Para John Lennon, o show beneficente One-to-One era muito mais
do que apenas uma apresentação única; o show de 30 de agosto de 1972 era para ser o
primeiro de muitos. “Eu estava pronto para sair em turnê por pura diversão”
disse Lennon à Rolling Stone sobre suas expectativas. “Eu não queria cair na
estrada por dinheiro. Minha vontade era sair por aí tocando, simplesmente.
Qualquer pretexto — caridade ou o que fosse — bastaria para me convencer.”
De volta a Nova York, John e Yoko passaram a segunda quinzena
de agosto ensaiando com a Elephant’s Memory. Reza a lenda que, devido às
queixas dos vizinhos contra as longas, intensas e ruidosas sessões num espaço
alugado na Rua 10, por eles batizado Butterfly Studios, os ensaios foram
transferidos para a Fillmore East, uma casa de espetáculos na 2a Avenida.
O fotógrafo Bob Gruen lembra que Lennon abraçou a intensa
programação de ensaios, deixando que sua paixão pela música superasse sua
ansiedade quanto ao desempenho. “O espaço estava totalmente impregnado do
espírito do rock and roll’’ disse Gruen.7 O denominador comum da música servia
para descontrair e unir o grupo, um vínculo que se mantinha durante os jantares
no Home, um restaurante na Rua 91 que Lennon passara a curtir, e, numa notável
ocasião, numa casa de Chinatown conhecida por oferecer um bar completo. Gruen
disse que essa longa noite ficou ainda mais longa quando Lennon — que sempre
pagava os jantares do grupo — se deu conta de que não tinha dinheiro. Como
ninguém mais tinha, serviram-se rodadas adicionais de bebidas enquanto esperavam
um dos assistentes de John e Yoko sair da cama para trazê-lo. A seleção final
seria feita entre dezenas de músicas preparadas pelo grupo, com arranjos
repassados um sem-número de vezes. Lennon cantava falando, ou sussurrando, para
não prejudicar a voz antes do show. Lennon confiava na música, diz Adam Ippolito, pelo menos no
que dizia respeito à banda. O som fora reforçado com acréscimos na seção de
ritmo: o baterista Jim Keltner, colaborador frequente nos dois primeiros álbuns
pós-Beatles de Lennon, e John Ward, ex-baixista da Elephants Memory. “Lennon se
sentia muito bem nesse momento’’ conta Ippolito. “O grupo estava afinado. E ele
estava pronto.” Os Elefantes precisavam estar preparados. O show representava
um salto de qualidade em relação a tudo o que a banda já fizera em sua
carreira: por mais entusiasmado que fosse o público do Max’s Kansas City, tocar
em casas noturnas era muito diferente de se apresentar em uma arena lotada de
gente ávida por aplaudir uma lenda da música. Os Elefantes se recordam de que
Lennon e a Apple fizeram questão de usar um equipamento adequado a grandes
arenas, como o Madison Square Garden. Lennon era tão pródigo com a sua música
quanto com os jornais underground e os ideais de esquerda, lembra Tex Gabriel.

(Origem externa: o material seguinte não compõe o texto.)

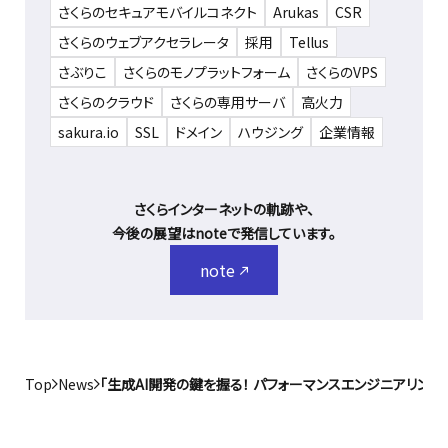
さくらのセキュアモバイルコネクト
Arukas
CSR
さくらのウェブアクセラレータ
採用
Tellus
さぶりこ
さくらのモノプラットフォーム
さくらのVPS
さくらのクラウド
さくらの専用サーバ
高火力
sakura.io
SSL
ドメイン
ハウジング
企業情報
さくらインターネットの軌跡や、
今後の展望はnoteで発信しています。
note
Top
News
「生成AI開発の鍵を握る！ パフォーマンスエンジニアリング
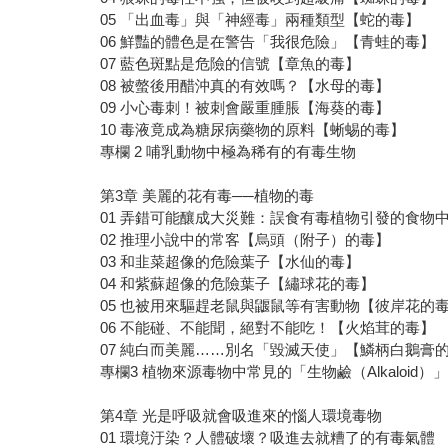
05 「出血毒」與「神經毒」兩種類型【蛇的毒】
06 鮮豔的體色是在警告「我很危險」【青蛙的毒】
07 藍色斑點是危險的信號【章魚的毒】
08 被螫後用醋沖真的有效嗎？【水母的毒】
09 小心毒刺！被刺會嚴重腫脹【海葵的毒】
10 毒液竟成為糖尿病藥物的原料【蜥蜴的毒】
專欄 2 哺乳動物中極為稀有的有毒生物
第3章 美麗的花有毒──植物的毒
01 弄錯可能釀成大災難：誤食有毒植物引發的食物
02 推理小說中的常客【烏頭（附子）的毒】
03 和韭菜超像的危險葉子【水仙的毒】
04 和紫蘇超像的危險葉子【繡球花的毒】
05 也被用來驅趕老鼠與鼴鼠等有害動物【彼岸花的
06 不能碰、不能聞，絕對不能吃！【火焰茸的毒】
07 純白而美麗……別名「毀滅天使」【鱗柄白鵝膏
專欄3 植物來源毒物中常見的「生物鹼（Alkaloid）
第4章 光是呼吸就會吸進來的惱人環境毒物
01 環境汙染？人體破壞？吸進去就糟了的有毒氣體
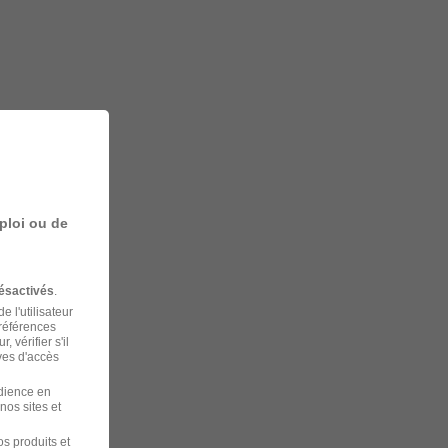
ploi ou de
ésactivés
.
 l'utilisateur
préférences
 vérifier s'il
ves d'accès
udience en
nos sites et
s produits et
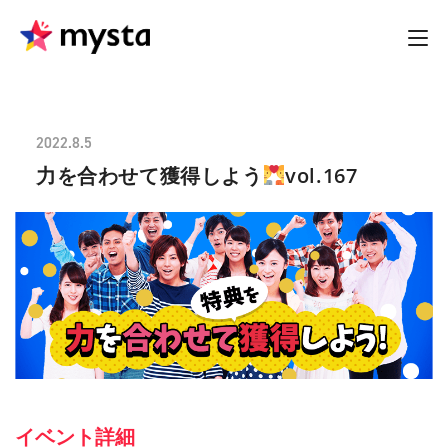
2022.8.5
力を合わせて獲得しよう
vol.167
イベント詳細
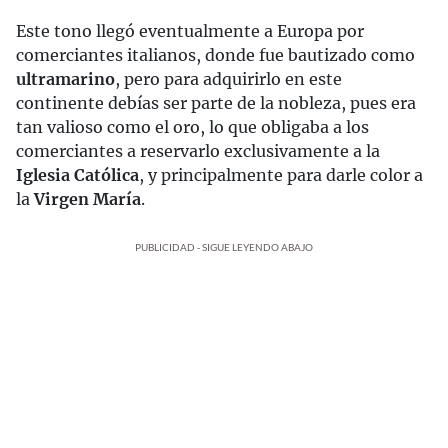
Este tono llegó eventualmente a Europa por
comerciantes italianos, donde fue bautizado como
ultramarino
, pero para adquirirlo en este
continente debías ser parte de la nobleza, pues era
tan valioso como el oro, lo que obligaba a los
comerciantes a reservarlo exclusivamente a la
Iglesia Católica
, y principalmente para darle color a
la
Virgen María
.
PUBLICIDAD - SIGUE LEYENDO ABAJO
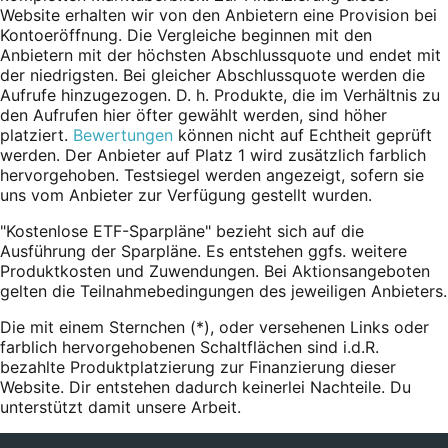
Website erhalten wir von den Anbietern eine Provision bei
Kontoeröffnung. Die Vergleiche beginnen mit den
Anbietern mit der höchsten Abschlussquote und endet mit
der niedrigsten. Bei gleicher Abschlussquote werden die
Aufrufe hinzugezogen. D. h. Produkte, die im Verhältnis zu
den Aufrufen hier öfter gewählt werden, sind höher
platziert.
Bewertungen
können nicht auf Echtheit geprüft
werden. Der Anbieter auf Platz 1 wird zusätzlich farblich
hervorgehoben. Testsiegel werden angezeigt, sofern sie
uns vom Anbieter zur Verfügung gestellt wurden.
"Kostenlose ETF-Sparpläne" bezieht sich auf die
Ausführung der Sparpläne. Es entstehen ggfs. weitere
Produktkosten und Zuwendungen. Bei Aktionsangeboten
gelten die Teilnahmebedingungen des jeweiligen Anbieters.
Die mit einem Sternchen (*),
oder
versehenen Links oder
farblich hervorgehobenen Schaltflächen sind i.d.R.
bezahlte Produktplatzierung zur Finanzierung dieser
Website. Dir entstehen dadurch keinerlei Nachteile. Du
unterstützt damit unsere Arbeit.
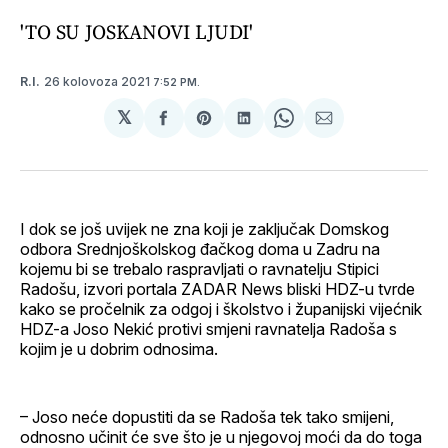
'TO SU JOSKANOVI LJUDI'
26 kolovoza 2021
R.I.
7:52 PM.
𝕏
podijeli
Share
podijeli
Share
podijeli
na
on
na
on
putem
svoj
Pinterest
svoj
WhatsApp
E-
Facebook
LinkedIn
maila
profil
I dok se još uvijek ne zna koji je zaključak Domskog
odbora Srednjoškolskog đačkog doma u Zadru na
kojemu bi se trebalo raspravljati o ravnatelju Stipici
Radošu, izvori portala ZADAR News bliski HDZ-u tvrde
kako se pročelnik za odgoj i školstvo i županijski vijećnik
HDZ-a Joso Nekić protivi smjeni ravnatelja Radoša s
kojim je u dobrim odnosima.
– Joso neće dopustiti da se Radoša tek tako smijeni,
odnosno učinit će sve što je u njegovoj moći da do toga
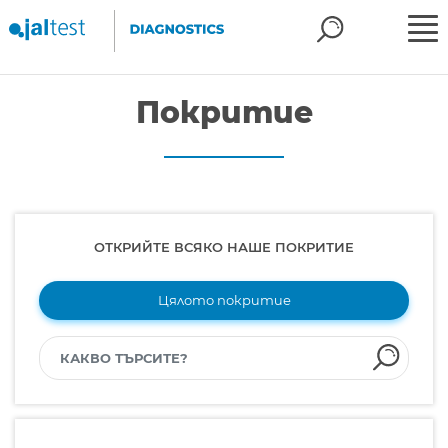
Покритие
ОТКРИЙТЕ ВСЯКО НАШЕ ПОКРИТИЕ
Цялото покритие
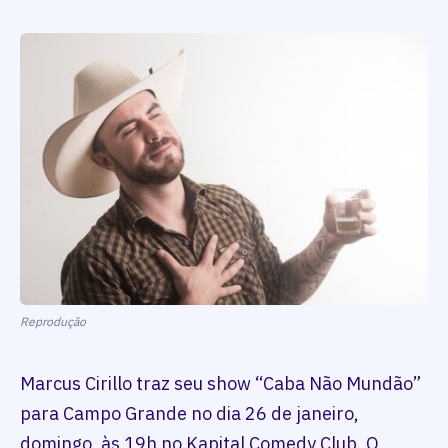
Reprodução
Marcus Cirillo traz seu show “Caba Não Mundão”
para Campo Grande no dia 26 de janeiro,
domingo, às 19h no Kapital Comedy Club. O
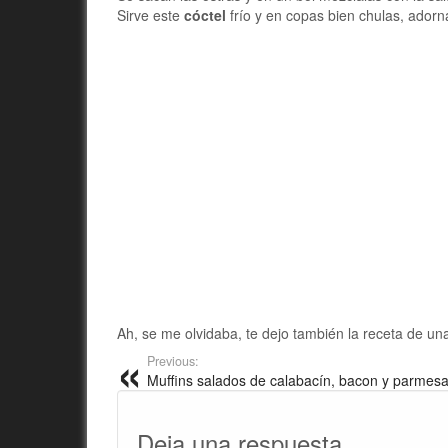
Sirve este
cóctel
frío y en copas bien chulas, adorn
Ah, se me olvidaba, te dejo también la receta de u
Previous:
Muffins salados de calabacín, bacon y parmes
Deja una respuesta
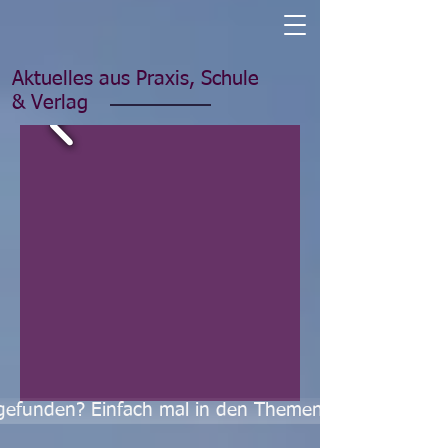
Aktuelles aus Praxis, Schule
& Verlag
s gefunden? Einfach mal in den Themenreihen stöbern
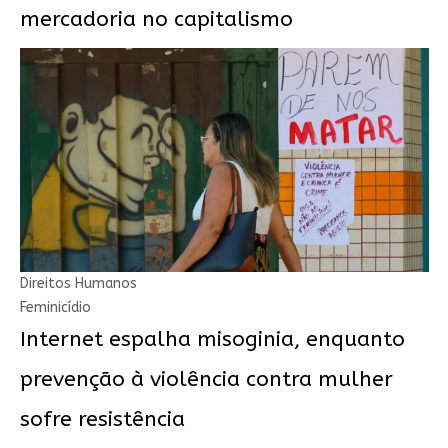
mercadoria no capitalismo
Direitos Humanos
Feminicídio
Internet espalha misoginia, enquanto
prevenção à violência contra mulher
sofre resistência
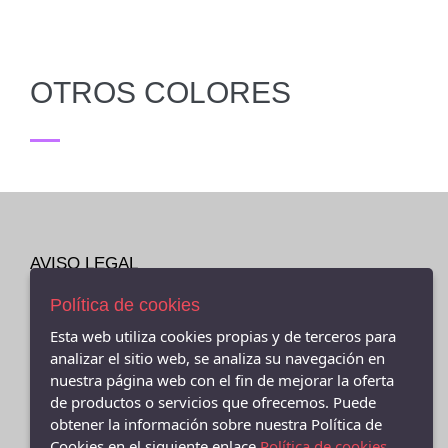
OTROS COLORES
AVISO LEGAL
POLÍTICA DE COOKIES
Política de cookies
ENVÍOS Y DEVOLUCIONES
POLÍTICA DE PRIVACIDAD
Esta web utiliza cookies propias y de terceros para
analizar el sitio web, se analiza su navegación en
nuestra página web con el fin de mejorar la oferta
de productos o servicios que ofrecemos. Puede
obtener la información sobre nuestra Política de
- (CEE ) AVDA.LINO RODRIGUEZ MADERO 9, Cee - 15270 (A
Cookies en el siguiente enlace
Política de cookies.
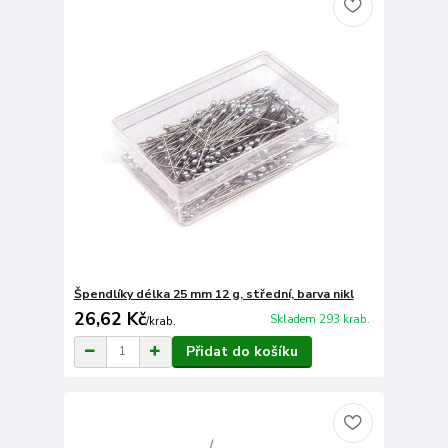
Špendlíky délka 25 mm 12 g, střední, barva nikl
26,62 Kč
Skladem 293 krab.
/
krab.
Přidat do košíku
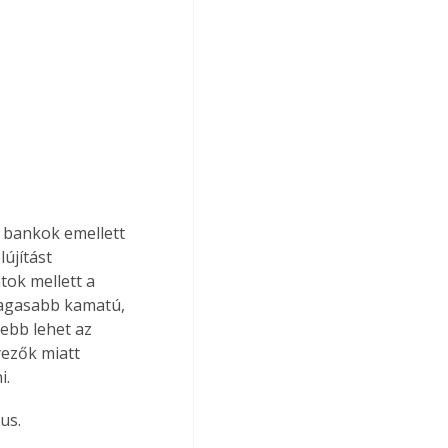
A bankok emellett 
újítást 
tok mellett a 
magasabb kamatú, 
ebb lehet az 
ezők miatt 
i.
us.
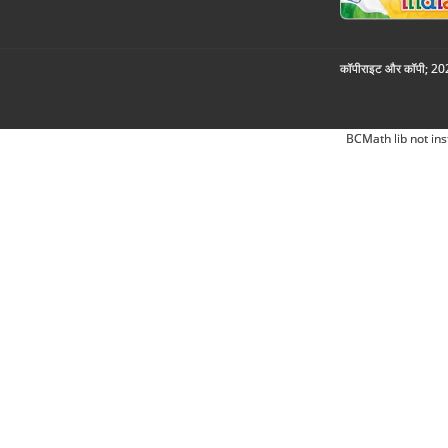
कॉपीराइट और कॉपी; 2026
BCMath lib not ins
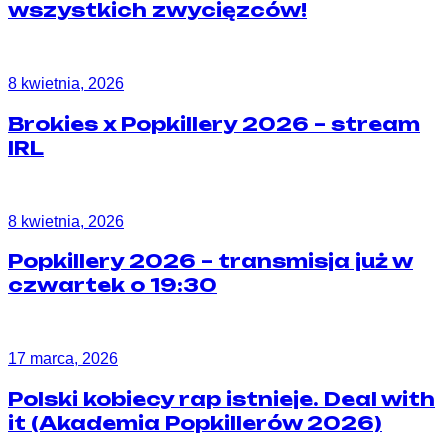
wszystkich zwycięzców!
8 kwietnia, 2026
Brokies x Popkillery 2026 – stream
IRL
8 kwietnia, 2026
Popkillery 2026 – transmisja już w
czwartek o 19:30
17 marca, 2026
Polski kobiecy rap istnieje. Deal with
it (Akademia Popkillerów 2026)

“Os Lennon tinham um cara que era o responsável pela mala
preta’’ diz Gabriel. “Dentro da mala havia milhares de dólares em dinheiro
vivo; maços de dinheiro, como se fossem roubados de um banco ou algo assim.
John o mandou pegar uma bolada para comprar amplificadores Marshall e o que
mais fosse preciso. Alugar, não. Comprar.” Os Elefantes calcularam que Lennon
deve ter gasto uns 100 mil dólares com os equipamentos.
“Hoje nem parece tanto”, diz Van Scyoc, “mas 100 mil dólares
em equipamentos era um bocado de dinheiro naquela época.” Ele lembra que ficou
impressionado com a qualidade do material, um claro indicador de que Lennon
tinha planos muito maiores do que o show beneficente. Era o momento pelo qual
os Elefantes vinham esperando: a primeira turnê de Lennon como artista solo. “Quando
aquilo veio à tona, nós pensamos: ‘Meu Deus, trabalho!’ e caímos dentro”, diz
Van Scyoc. “Como Elephant’s Memory nós não tocávamos, nem no melhor dos nossos
sonhos, em lugares como o Garden. Tocamos uma vez para 3 mil formandos, mas
isso foi o auge, o máximo a que conseguimos chegar.” Mais do que um simples show, o “Concerto para Libertar as Crianças de
Willowbrook” — assim batizado pela revista Billboard — foi o clímax do
“One-to-One Day” em Nova York — palavras do prefeito John Lindsay. A
participação de Lennon não se limitou aos ensaios e à apresentação: ele e Yoko
reuniram 15 mil voluntários e pacientes de Willowbrook para um piquenique antes
do show no Sheep Meadow, com jogos, música, passeios de balão e encontros com
um ex-Beatle itinerante. Deliberadamente, fez-se pouco alarde do piquenique.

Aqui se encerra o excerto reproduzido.